The children receive meals and clothes, and bathing facilities are available. They go back home to sleep.
Dozens of them attend schools, both private and government. Arora finds the best opportunities he can for each child.
“I see a huge difference in these 10 years,” he says. “Sending the children to school means they are more confident and actually have a future.”
Arora has become an important figure in the community. By building relationships with the children’s fathers, he has persuaded them to refrain from domestic violence against their children.
“These are not bad men. I know them all,” Arora says. “But they are ground down by the stress of living and poverty and turn to alcohol.”
At times, Arora has felt buckled by the weight of what he’s taken on.
“It has not been an easy journey; there have been days when we’ve had to survive with very little,” he says. “Now we get some financial help from my clients, but many times I’ve decided I should no longer do this; I can’t afford it.
“But then things happen that make me realize why I should continue.”
Once, one young girl, originally from Nepal, admitted she couldn’t see the blackboard at school, leading to her struggling in her studies. A cash-strapped Arora called around to family members to raise 2,000 rupees ($40) to buy her eyeglasses.
“It was at this point I decided I could no longer carry on, and that I would announce at the end of the day that it was all over,” he says. He was heading into the classroom that evening to announce his decision when the girl stopped him.
“She was wearing her glasses, smiling, and she told me that for the first time she could see me properly, and that I looked very handsome,” he says.

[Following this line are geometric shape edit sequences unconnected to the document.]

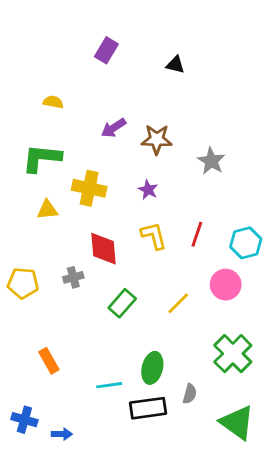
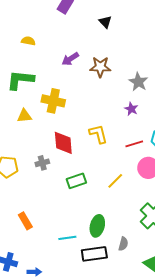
black triangle: (175, 65) -> (105, 22), moved, turned 32
purple star: (148, 190) -> (131, 109), moved
red line: (197, 234) -> (134, 144), moved, turned 54
green rectangle: (122, 303) -> (76, 181), turned 30

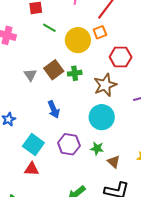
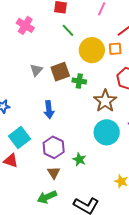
brown star: (105, 85) -> (105, 101), turned -30
cyan circle: (102, 117) -> (107, 132), moved
brown triangle: (114, 162) -> (54, 173), moved

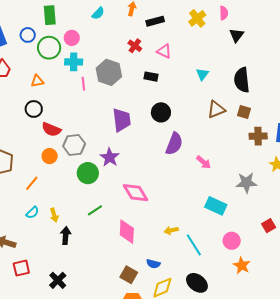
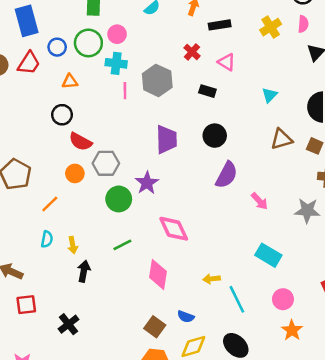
blue circle: (28, 35) -> (57, 47), moved
gray star: (246, 183) -> (307, 211), moved
cyan semicircle: (32, 213) -> (47, 239), turned -40

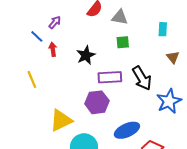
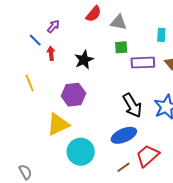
purple rectangle: (110, 77) -> (143, 63), moved
black arrow: (142, 78) -> (132, 105), moved
purple hexagon: (97, 102) -> (73, 95), moved

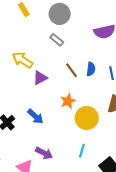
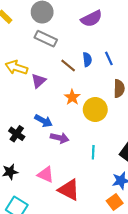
gray rectangle: (57, 40) -> (46, 39), size x1.5
cyan line: (82, 151) -> (93, 152), moved
purple arrow: (44, 153) -> (60, 138), moved

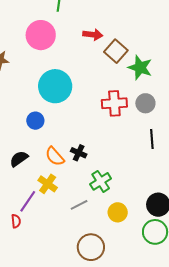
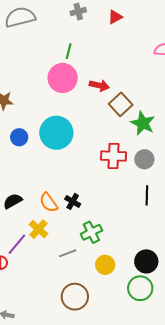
pink circle: (41, 35) -> (63, 78), moved
blue circle: (35, 121) -> (19, 137), moved

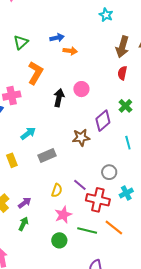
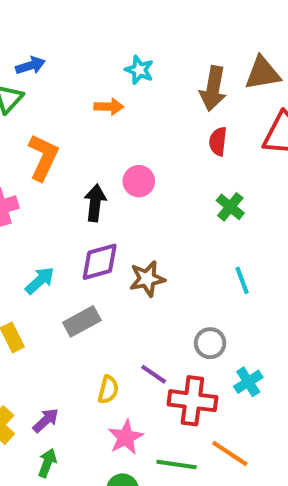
cyan star: (106, 15) -> (139, 70), moved
blue arrow: (57, 38) -> (30, 66), moved
purple diamond: (103, 121) -> (100, 262), moved, turned 30

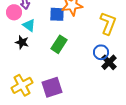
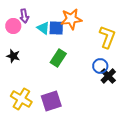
cyan triangle: (29, 25) -> (43, 28), moved
black star: (22, 42) -> (13, 56), moved
yellow cross: (22, 85) -> (21, 99), turned -30

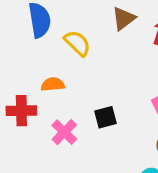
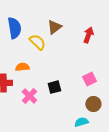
brown triangle: (124, 18) -> (54, 27), moved

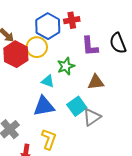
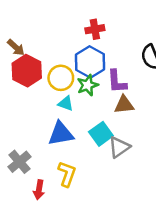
blue hexagon: (48, 26) -> (90, 62), moved
purple L-shape: (90, 46) -> (117, 82), moved
yellow circle: (37, 47) -> (61, 78), moved

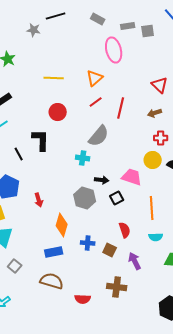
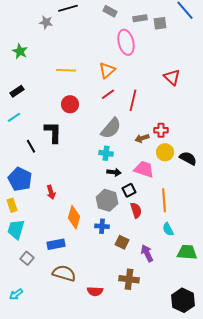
brown arrow: (155, 113) -> (142, 138), moved
red cross: (161, 138) -> (161, 130), moved
cyan cross: (83, 158) -> (106, 153), moved
gray hexagon: (85, 198) -> (107, 200), moved
red semicircle: (125, 230) -> (136, 210), moved
cyan semicircle: (156, 237) -> (168, 229), turned 64
blue cross: (88, 243) -> (102, 226), moved
blue rectangle: (54, 252) -> (56, 244), moved

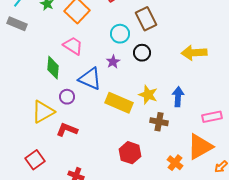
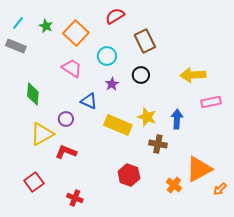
cyan circle: (120, 34) -> (107, 56), moved
green diamond: (53, 68) -> (33, 94), moved
blue triangle: (90, 79) -> (89, 101), size x0.7
pink rectangle: (212, 117) -> (211, 102), moved

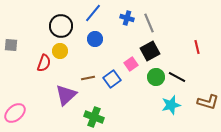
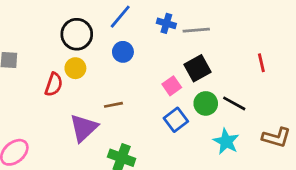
gray line: (149, 23) -> (196, 30), turned -72
blue square: (112, 79) -> (176, 120), moved
cyan star: (171, 105) -> (226, 141), turned -30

Arora decided to keep going.
Another of his charges is 11-year-old Firdose Malik, whom Arora proudly dubs his “magic, genius girl.” He battled to persuade her conservative Muslim father to allow her to go to school. It paid off: Firdose now attends one of New Delhi’s most prestigious schools under a special program for underprivileged students.

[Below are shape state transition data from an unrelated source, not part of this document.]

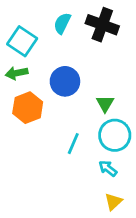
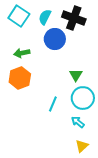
cyan square: (22, 41) -> (19, 16), moved
green arrow: (17, 73) -> (22, 53), moved
blue circle: (65, 81) -> (55, 39), moved

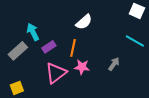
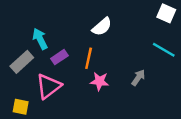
pink triangle: (56, 73) -> (49, 86), moved
yellow square: (17, 88) -> (21, 107), turned 32

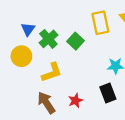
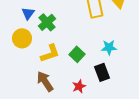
green square: (75, 41) -> (77, 54), moved
red star: (75, 101) -> (79, 86), moved

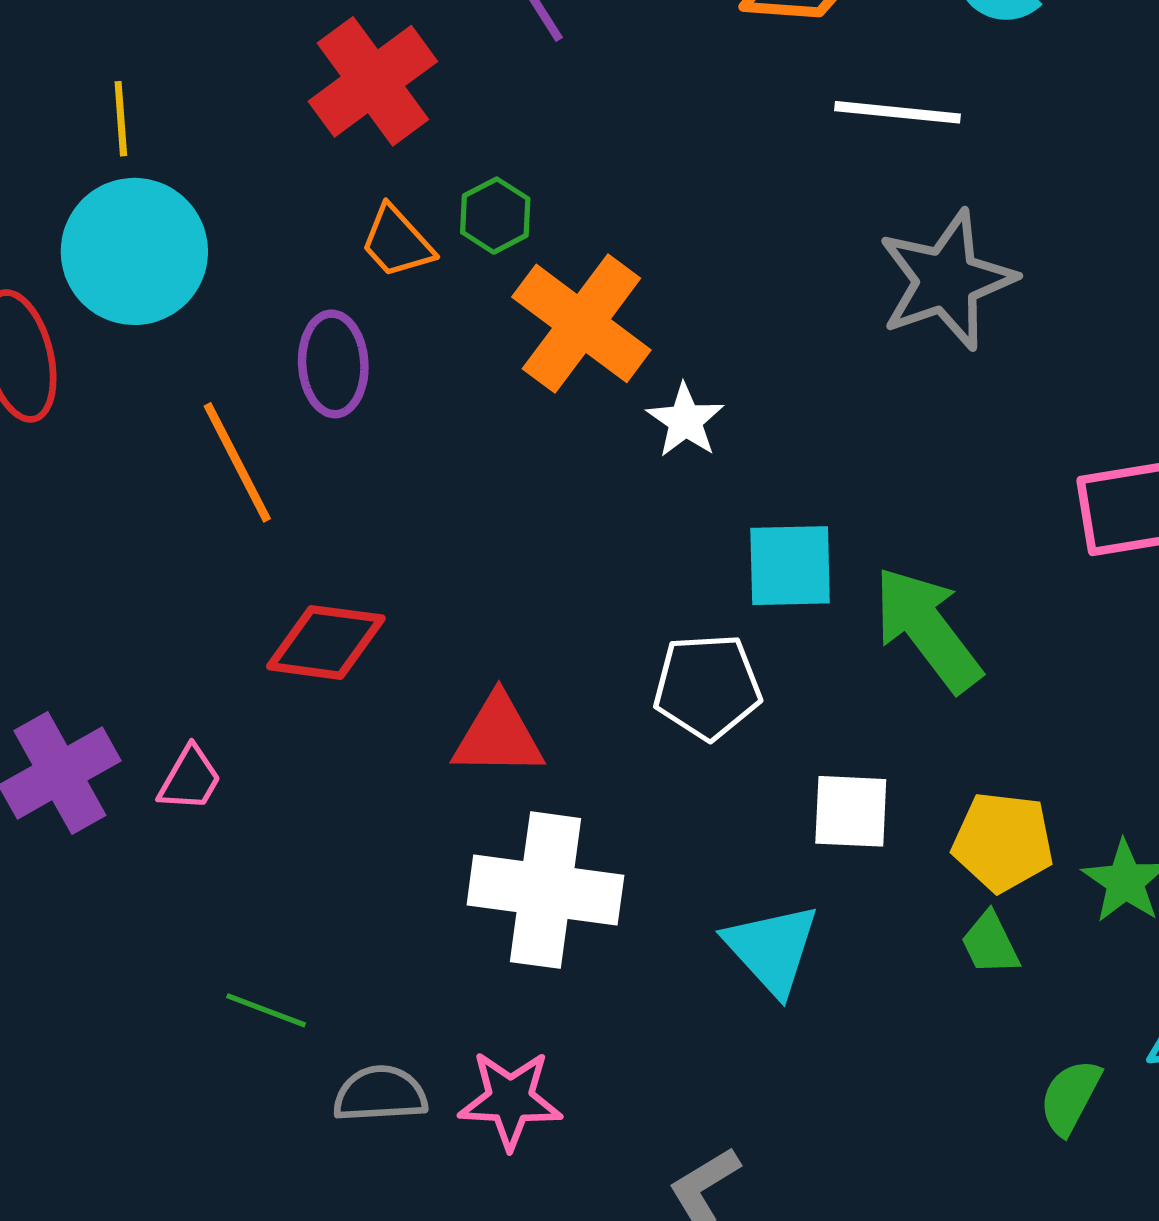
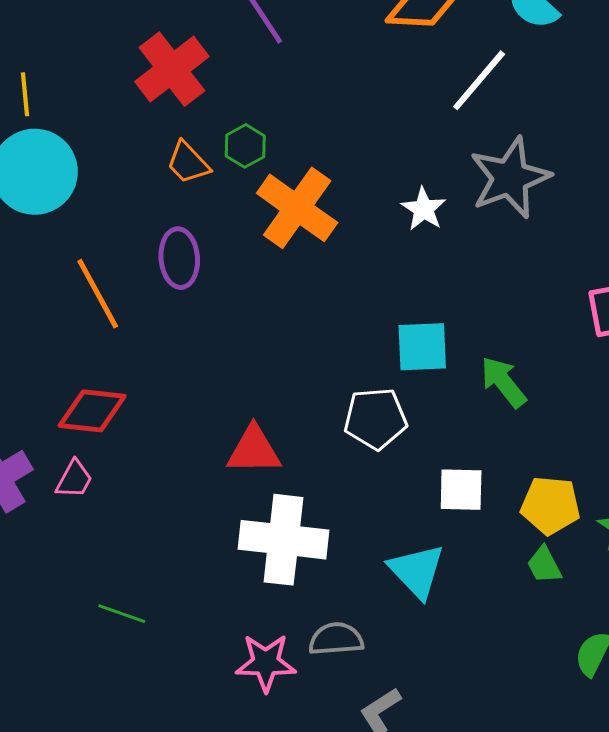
white line: (897, 112) -> (479, 80), turned -54
purple ellipse: (333, 364) -> (179, 258), moved
white star: (685, 421) -> (424, 209), moved
green arrow: (927, 629) -> (503, 382), size x0.7
red diamond: (326, 642) -> (92, 411), moved
gray semicircle: (380, 1094) -> (336, 639), moved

“He’s like a god to me,” says Firdose of Arora, shyly. She now aspires to be a lawyer or a doctor. “I want to help poor people because I know how they are suffering.”
“Kuku’s work is very important. His idea is to give the children a happy childhood,” says Julia Hillebrecht, a tailoring client-turned-volunteer. “The children love him because he takes care of each one and listens carefully to them. They know that he is giving them a great opportunity and [they] won’t waste it.”

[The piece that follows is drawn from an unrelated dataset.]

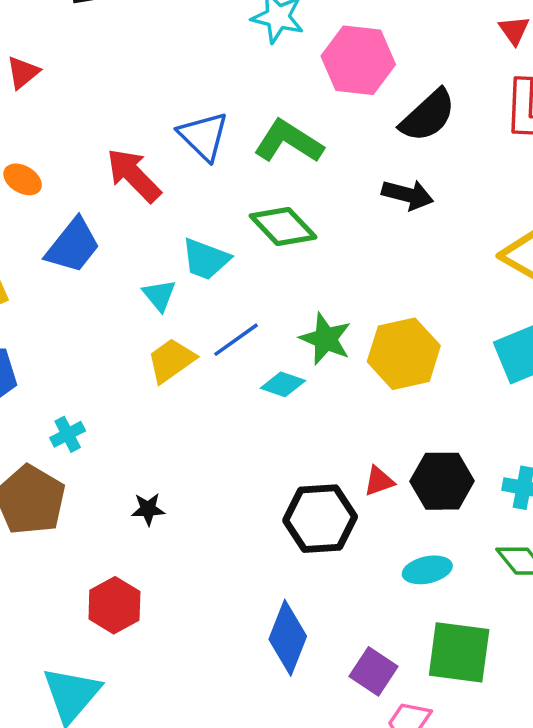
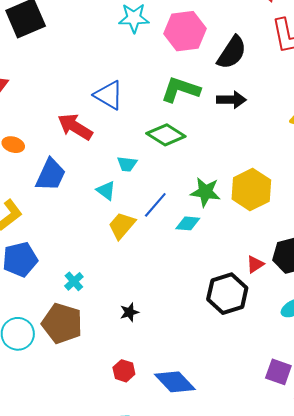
green L-shape: (288, 141) -> (180, 90), moved
cyan trapezoid: (206, 259) -> (127, 164), size x0.7
red hexagon: (114, 605) -> (124, 371), size x0.7
blue diamond: (288, 638) -> (175, 382), moved, turned -51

Arora now is working toward incorporating as a nonprofit group, although he worries that the paperwork might swamp his time and take away from the grass-roots work he loves.
What keeps him going? “When I see one boy, Umar, giving a speech in fluent German to a crowd of Germans, or another boy who used to sell vegetables accepting an academic award, it’s their achievements that keeps me doing this,” he says.